O artigo descreve a política externa de Lula em relação a regimes autoritários, com foco em sua relação com Daniel Ortega. São apresentadas seis ocasiões em que Lula manifestou apoio, fez elogios ou defendeu o ditador nicaraguense, mesmo após denúncias de fraude eleitoral e violações de direitos humanos. O Brasil também se absteve de condenar diretamente Ortega em foros internacionais.
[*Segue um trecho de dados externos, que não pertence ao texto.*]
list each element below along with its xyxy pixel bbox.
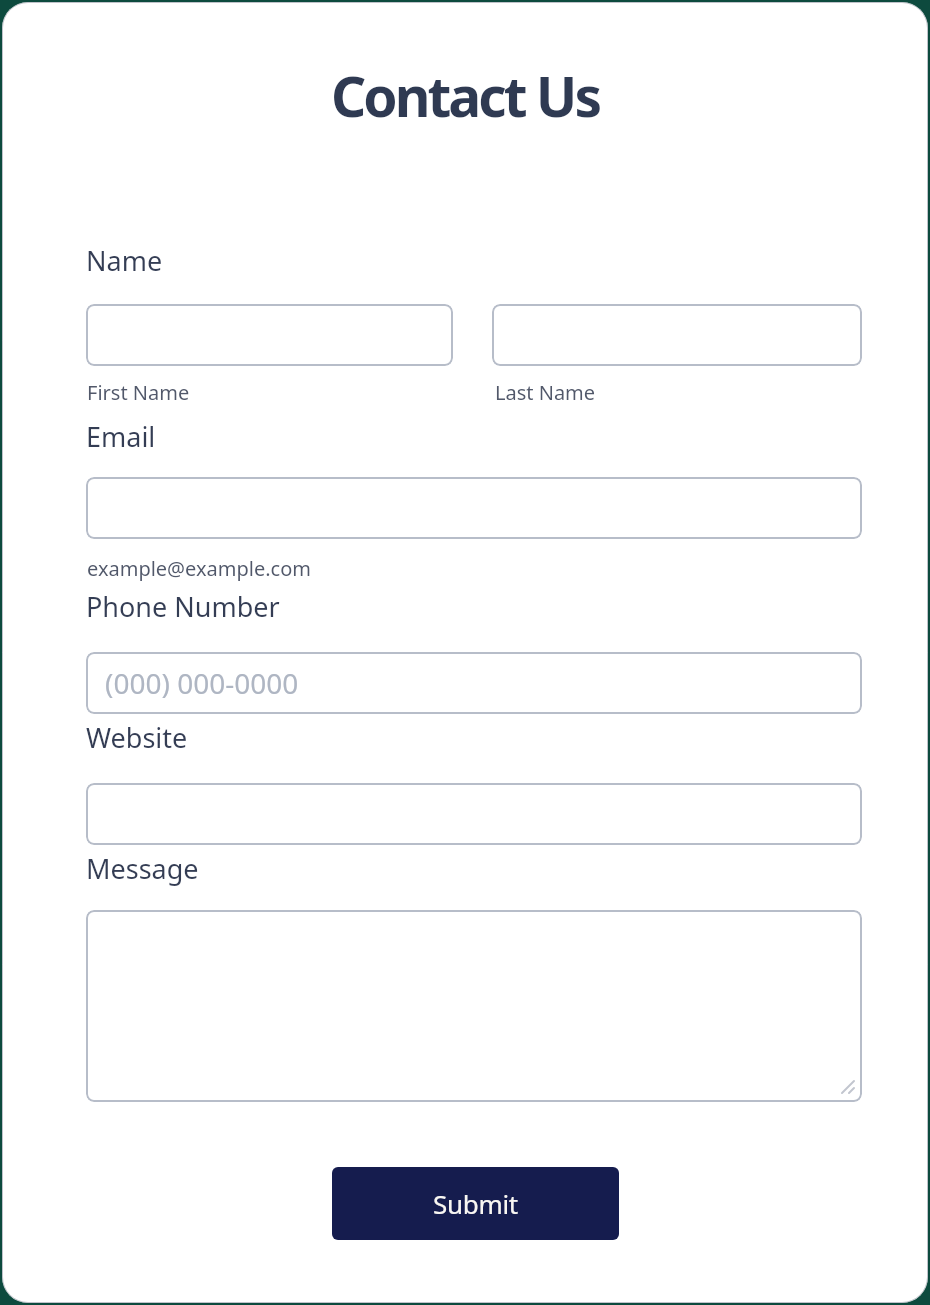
staticText: (000) 000-0000 <box>105 664 299 702</box>
staticText: example@example.com <box>87 555 311 582</box>
staticText: Phone Number <box>86 588 280 625</box>
staticText: Email <box>86 418 156 455</box>
staticText: Website <box>86 719 188 756</box>
button[interactable]: (000) 000-0000 <box>86 652 862 714</box>
button[interactable] <box>86 477 862 539</box>
button[interactable] <box>492 304 862 366</box>
button[interactable] <box>86 304 453 366</box>
button[interactable] <box>86 783 862 845</box>
staticText: Message <box>86 850 199 887</box>
staticText: Submit <box>433 1186 518 1221</box>
staticText: Name <box>86 242 163 279</box>
button[interactable]: Submit <box>332 1167 619 1240</box>
staticText: Last Name <box>495 379 596 406</box>
staticText: First Name <box>87 379 190 406</box>
button[interactable] <box>86 910 862 1102</box>
staticText: Contact Us <box>331 58 599 133</box>
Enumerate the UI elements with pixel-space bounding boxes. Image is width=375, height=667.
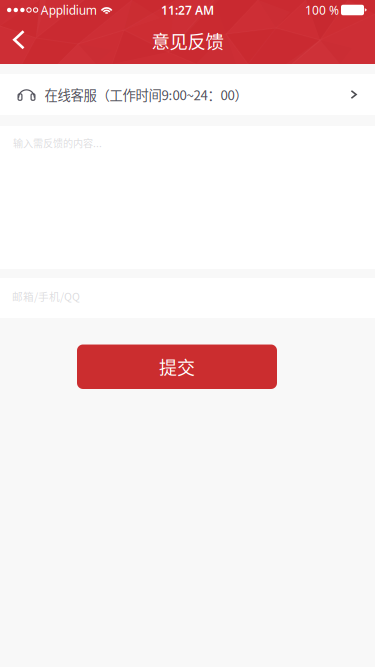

- A política externa de Lula tem sido marcada por uma postura branda em relação a regimes autoritários, como exemplificado pelo tratamento dado a Nicolás Maduro e ao Hamas.
- O Brasil expressou ‘preocupação’ com o anúncio de Daniel Ortega de que a Nicarágua deixará de realizar eleições, mas sem condenação explícita.
- A relação entre Lula e Ortega remonta à década de 1980, antes da criação do Foro de São Paulo.
- Daniel Ortega foi eleito presidente da Nicarágua pela primeira vez em 1984, retornando ao cargo em 2007 e sendo reeleito em pleitos marcados por denúncias de fraude.
- Em 2021, Lula defendeu Ortega em entrevista ao El País, evitando julgar os motivos por trás das prisões de opositores.
- Durante visitas à Nicarágua em 2007 e em visita de Ortega ao Brasil no mesmo ano, Lula fez referências amistosas e destacou a aproximação entre os países.
- Em 2022, Lula relembrou sua participação nas comemorações da Revolução Sandinista e defendeu a autodeterminação dos povos nicaraguenses.
- Em 2023, o Brasil não aderiu a uma declaração conjunta da ONU que condenava violações de direitos humanos na Nicarágua, optando por uma abordagem baseada no diálogo.